I want to run a Halide code on a GPU. There is a tutorial example on how to run on GPU and how to do cross-compilation. But, there is no tutorial combining cross-compilation with running on GPU.
I have tried to do the same way as the method in the cross-compilation tutorial. But I am not sure the configuration of the target.
target.os = Target::Windows;
target.arch = Target::X86;
target.bits = 64;
...
target.os = Target::Windows; // ???
target.arch = ??? ;
target.bits = 64;
std::vector<Target::Feature> gpu_features;
gpu_features.push_back(Target::OpenCL);
brighter.compile_to_file(...);
I develop the code in Ubuntu running on a virtual machine while the host machine OS is Windows. That's why I need to do the cross-compilation in order to run on a GPU.
Is it supported or not?
To expand a bit, Halide can generate code for multiple GPU/accelerator/offload architectures in a single filter. The Target
specifies the architecture/OS/address-width for the CPU the host code will run on, plus the set of external execution APIs that are allowed. Funcs
can be scheduled out to any of those APIs, e.g. OpenCL, OpenGL, Cuda, etc. In fact, in order to get anything to run on a GPU, appropriate scheduling must be provided.

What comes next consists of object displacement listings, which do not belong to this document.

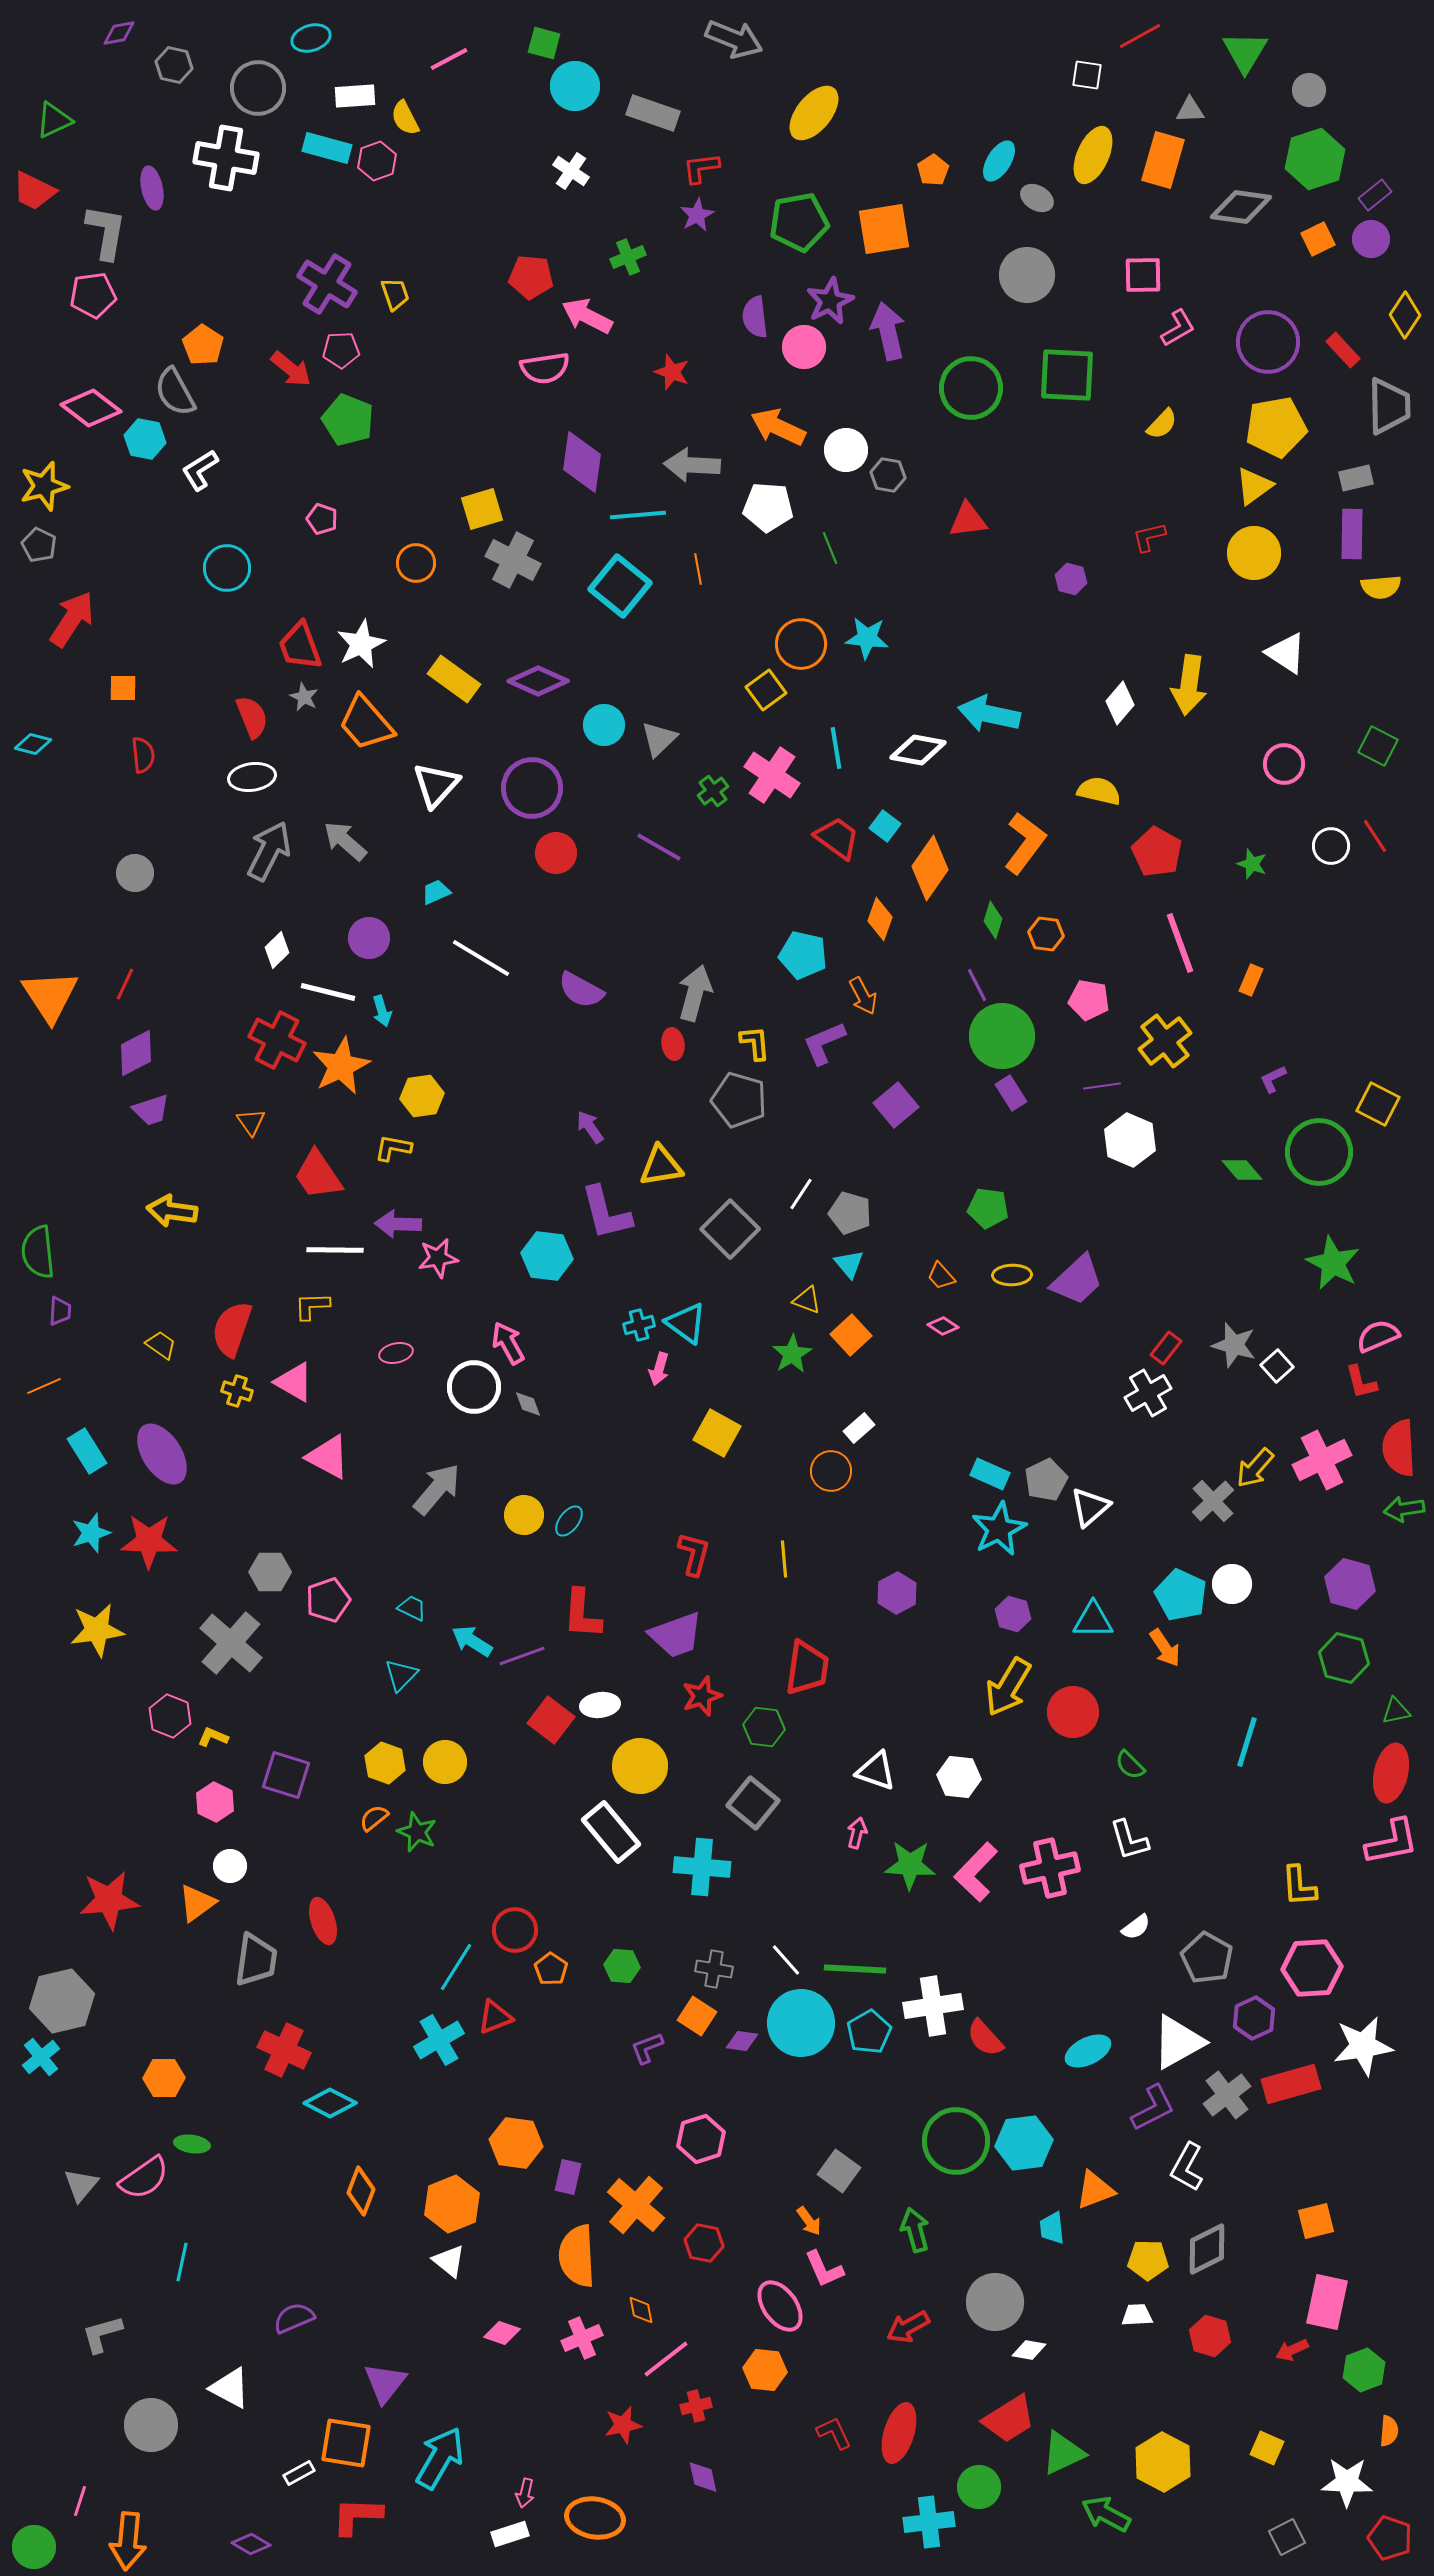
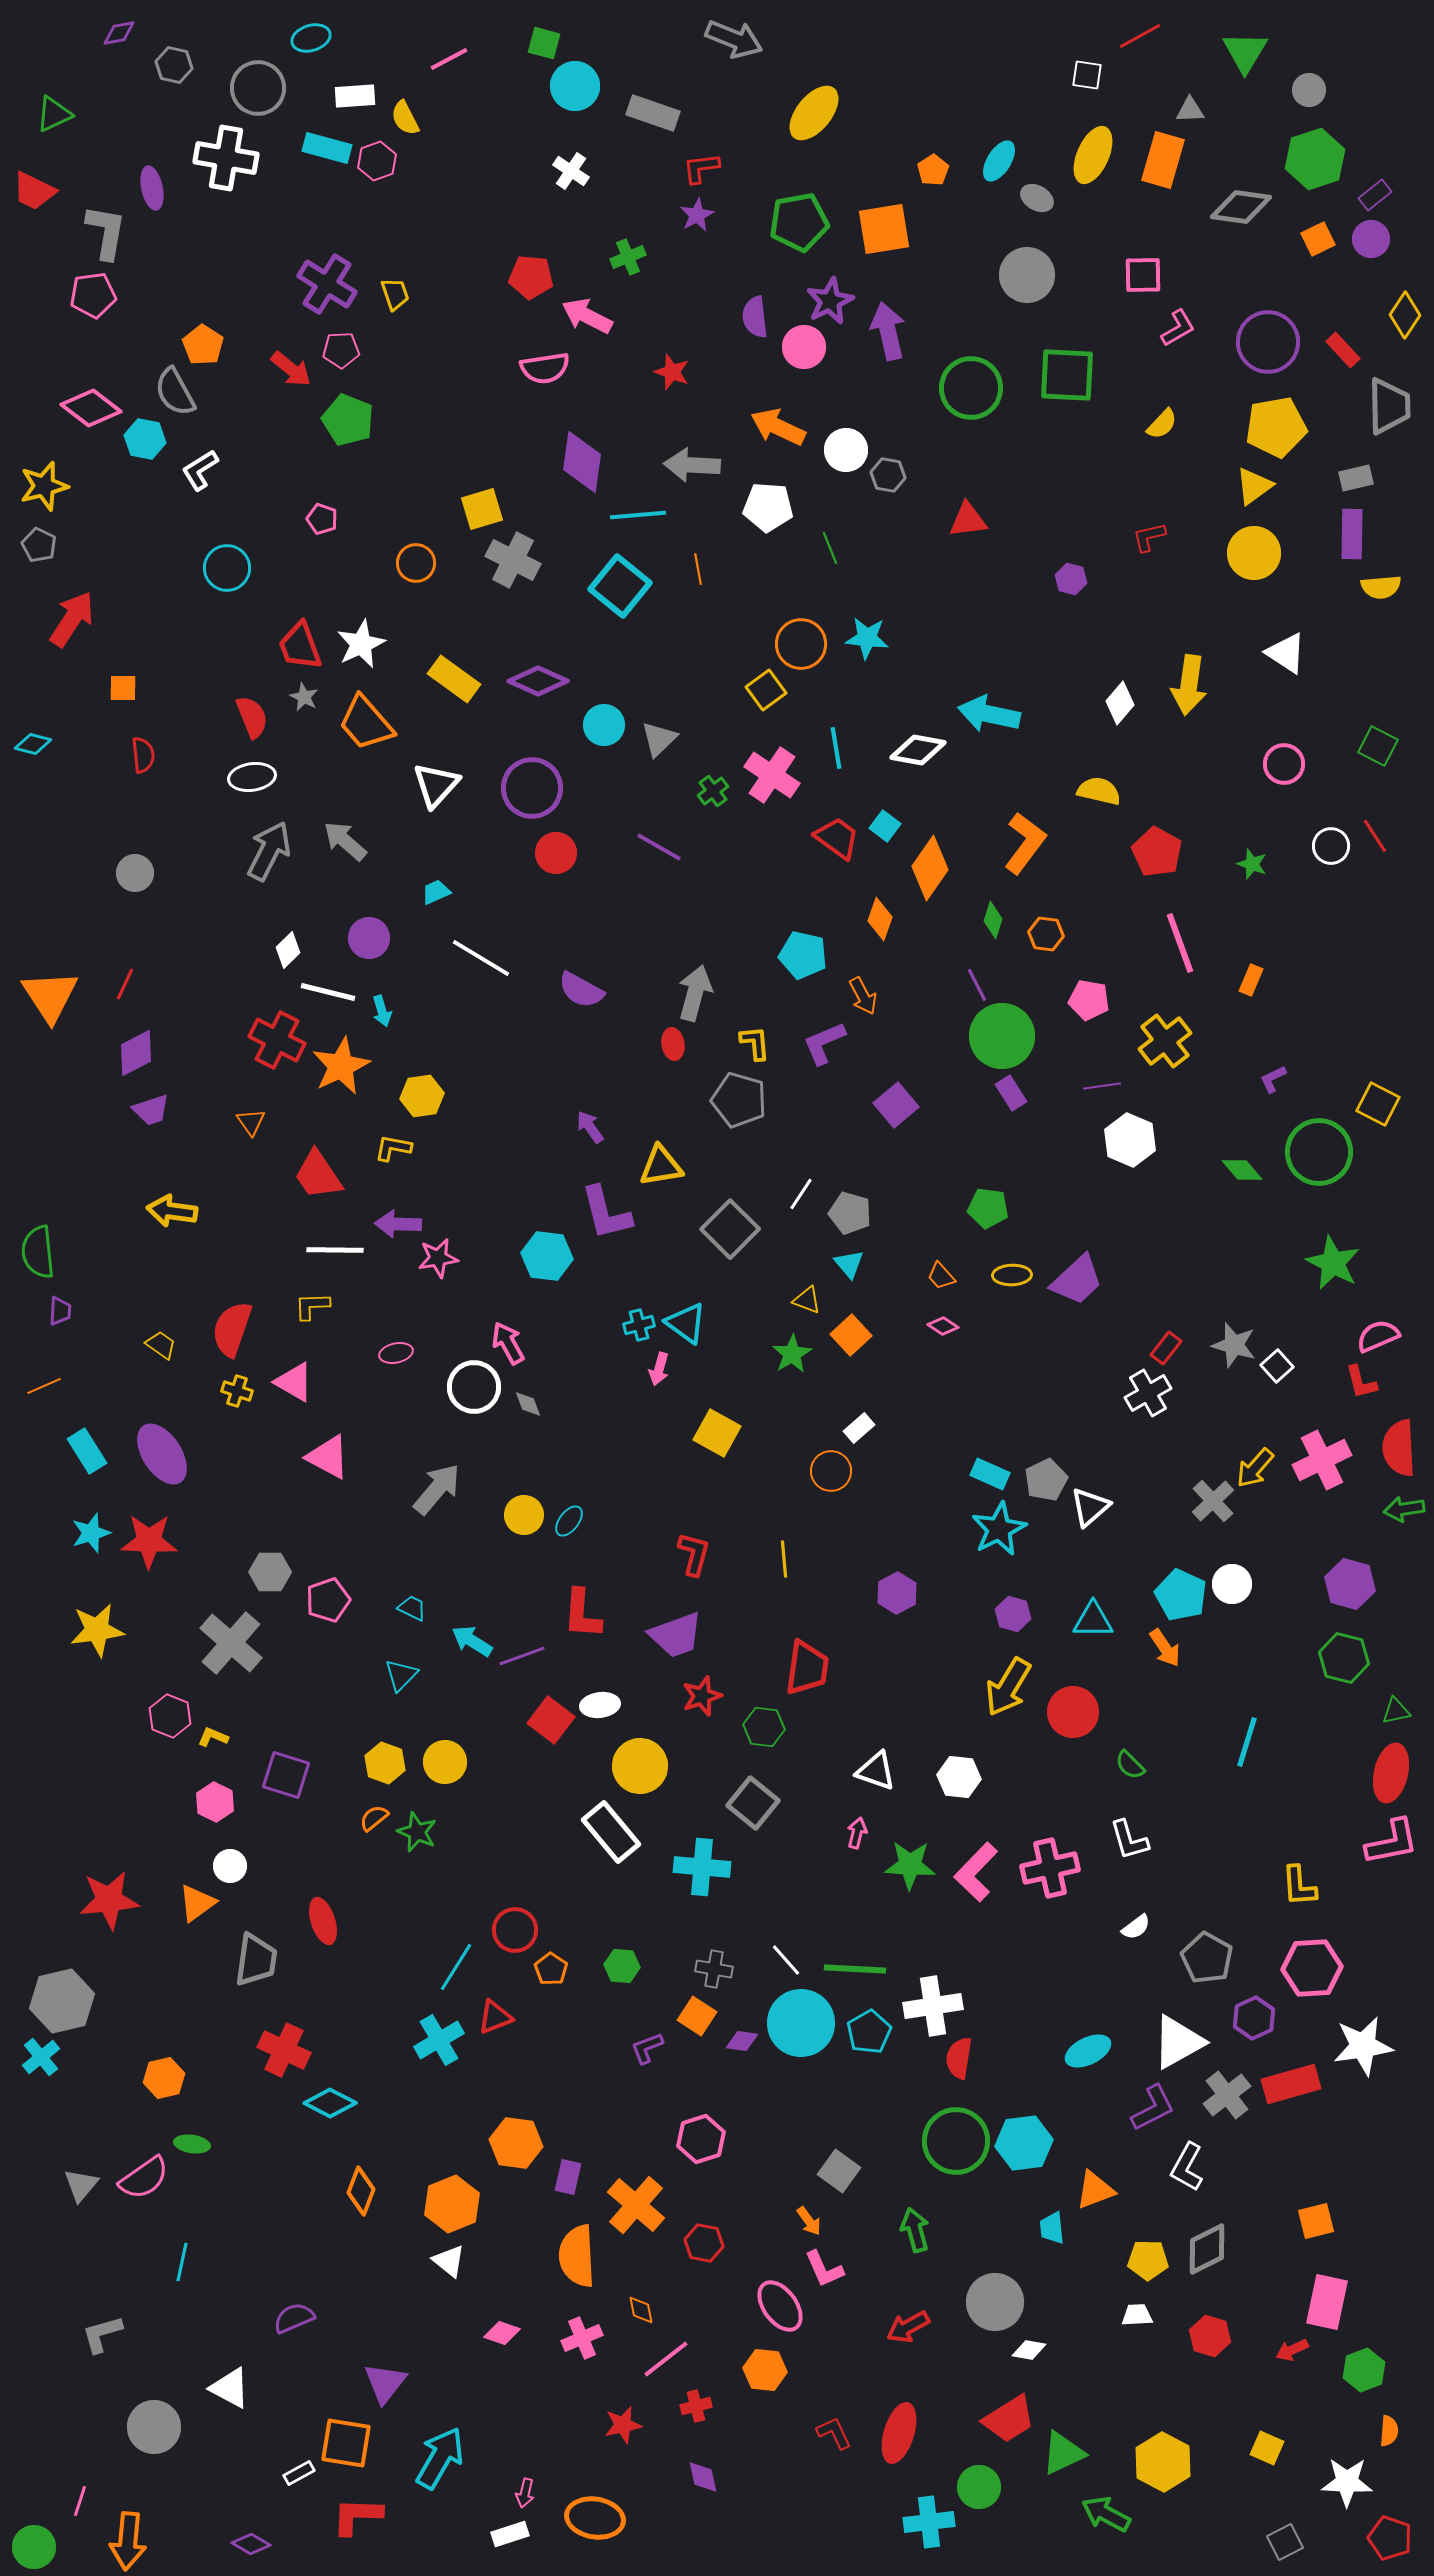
green triangle at (54, 120): moved 6 px up
white diamond at (277, 950): moved 11 px right
red semicircle at (985, 2038): moved 26 px left, 20 px down; rotated 51 degrees clockwise
orange hexagon at (164, 2078): rotated 12 degrees counterclockwise
gray circle at (151, 2425): moved 3 px right, 2 px down
gray square at (1287, 2537): moved 2 px left, 5 px down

The code that will run on the accelerator or GPU is embedded inside a function that runs on the CPU architecture specified by the top-level Target
.
One can write Halide code that interoperates fairly seamlessly between OpenCL and OpenGL for example.
Ultimately we plan to support running GPU(etc) code from source code languages we support (currently C++, JavaScript is in a branch).
It is not possible to generate standalone code for a GPU. E.g. one cannot get OpenCL without the CPU code wrapper that invokes the code.